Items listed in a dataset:
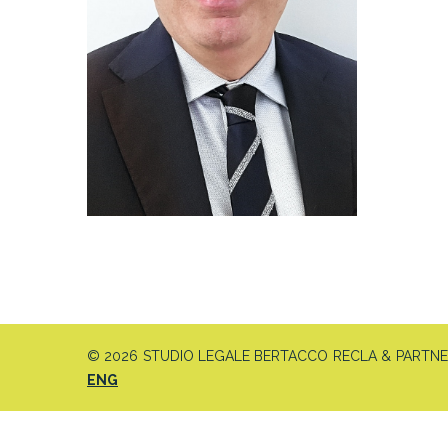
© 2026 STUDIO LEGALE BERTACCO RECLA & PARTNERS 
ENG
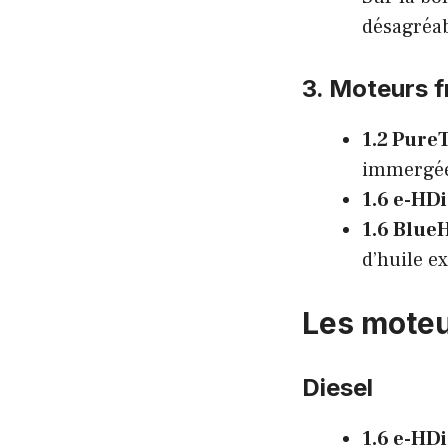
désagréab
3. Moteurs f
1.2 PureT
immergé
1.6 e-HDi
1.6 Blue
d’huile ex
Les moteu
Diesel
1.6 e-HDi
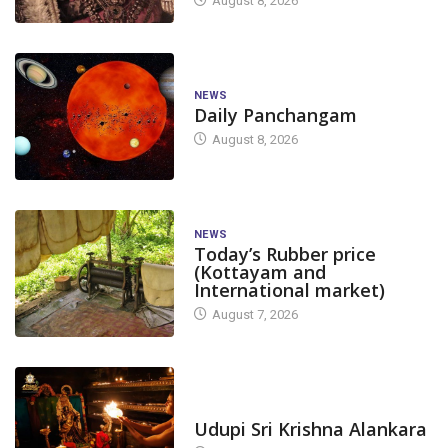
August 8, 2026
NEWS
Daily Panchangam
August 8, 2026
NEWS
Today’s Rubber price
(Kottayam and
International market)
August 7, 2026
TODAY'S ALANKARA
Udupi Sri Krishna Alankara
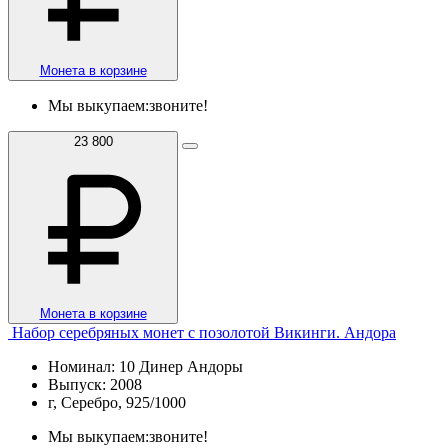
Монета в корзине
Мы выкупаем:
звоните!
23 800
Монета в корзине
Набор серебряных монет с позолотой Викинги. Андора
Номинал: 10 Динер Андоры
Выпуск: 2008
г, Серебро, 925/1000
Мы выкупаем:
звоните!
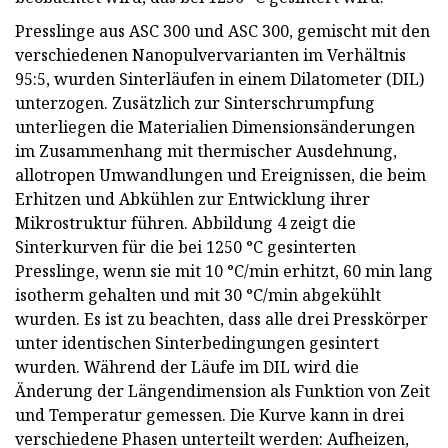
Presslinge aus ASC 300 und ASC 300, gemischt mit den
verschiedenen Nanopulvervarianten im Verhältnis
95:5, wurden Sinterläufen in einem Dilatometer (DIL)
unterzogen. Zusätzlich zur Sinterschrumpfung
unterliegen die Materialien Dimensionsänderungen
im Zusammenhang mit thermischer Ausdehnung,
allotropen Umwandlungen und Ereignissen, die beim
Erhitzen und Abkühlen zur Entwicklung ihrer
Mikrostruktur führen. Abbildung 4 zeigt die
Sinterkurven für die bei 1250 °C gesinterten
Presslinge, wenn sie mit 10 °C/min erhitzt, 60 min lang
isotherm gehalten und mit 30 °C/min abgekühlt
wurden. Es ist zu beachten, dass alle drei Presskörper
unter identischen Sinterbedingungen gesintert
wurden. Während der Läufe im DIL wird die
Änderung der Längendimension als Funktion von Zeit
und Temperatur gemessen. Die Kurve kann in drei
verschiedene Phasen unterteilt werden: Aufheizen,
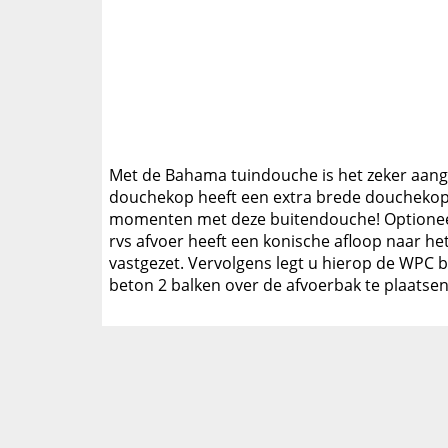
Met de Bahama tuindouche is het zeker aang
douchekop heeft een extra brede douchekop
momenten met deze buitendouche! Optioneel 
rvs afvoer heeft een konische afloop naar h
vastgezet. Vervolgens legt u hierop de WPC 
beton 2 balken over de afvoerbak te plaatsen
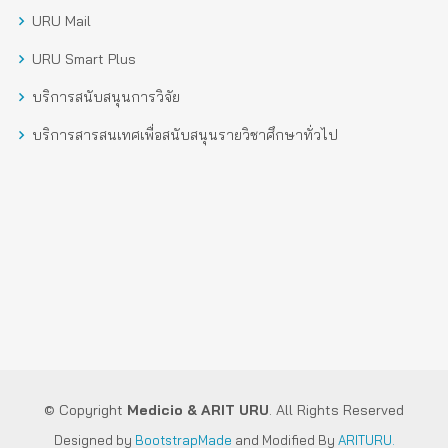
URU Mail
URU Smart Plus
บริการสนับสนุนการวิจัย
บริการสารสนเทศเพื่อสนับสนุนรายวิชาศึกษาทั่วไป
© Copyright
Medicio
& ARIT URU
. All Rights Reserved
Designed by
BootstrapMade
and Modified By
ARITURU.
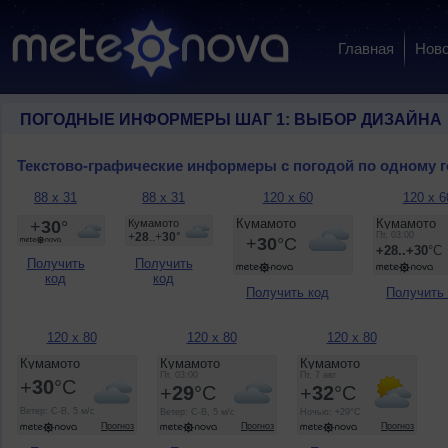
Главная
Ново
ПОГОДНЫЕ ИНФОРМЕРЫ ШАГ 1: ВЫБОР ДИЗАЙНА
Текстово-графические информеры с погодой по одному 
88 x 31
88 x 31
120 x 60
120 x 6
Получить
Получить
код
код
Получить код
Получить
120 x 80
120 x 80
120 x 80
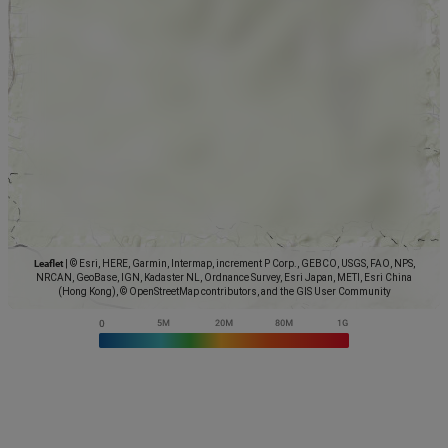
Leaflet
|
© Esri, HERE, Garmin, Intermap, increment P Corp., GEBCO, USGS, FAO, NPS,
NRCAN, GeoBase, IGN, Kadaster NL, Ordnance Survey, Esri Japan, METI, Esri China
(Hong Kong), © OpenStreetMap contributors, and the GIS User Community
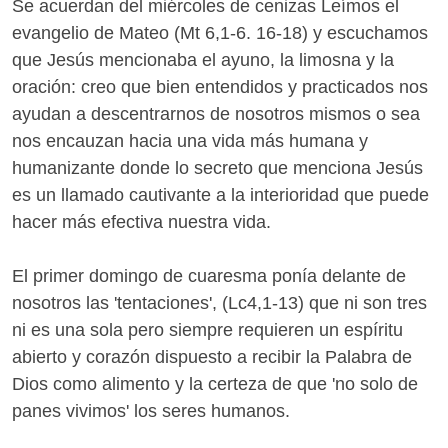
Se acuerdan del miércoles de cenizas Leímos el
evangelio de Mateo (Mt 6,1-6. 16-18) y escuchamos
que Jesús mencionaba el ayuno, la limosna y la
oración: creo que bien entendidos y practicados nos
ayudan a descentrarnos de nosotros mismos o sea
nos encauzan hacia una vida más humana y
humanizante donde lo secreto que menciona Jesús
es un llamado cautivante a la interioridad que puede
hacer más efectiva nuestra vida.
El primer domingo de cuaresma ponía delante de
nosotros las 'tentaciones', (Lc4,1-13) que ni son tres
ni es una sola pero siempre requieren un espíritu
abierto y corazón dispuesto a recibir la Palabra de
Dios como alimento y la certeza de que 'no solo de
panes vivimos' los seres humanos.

WHAT THIS TASK INVOLVES: Whenever a line holds "Presslinge", it counts; state the total for the records and add nothing.

SOLUTION FOR THIS EXERCISE: 2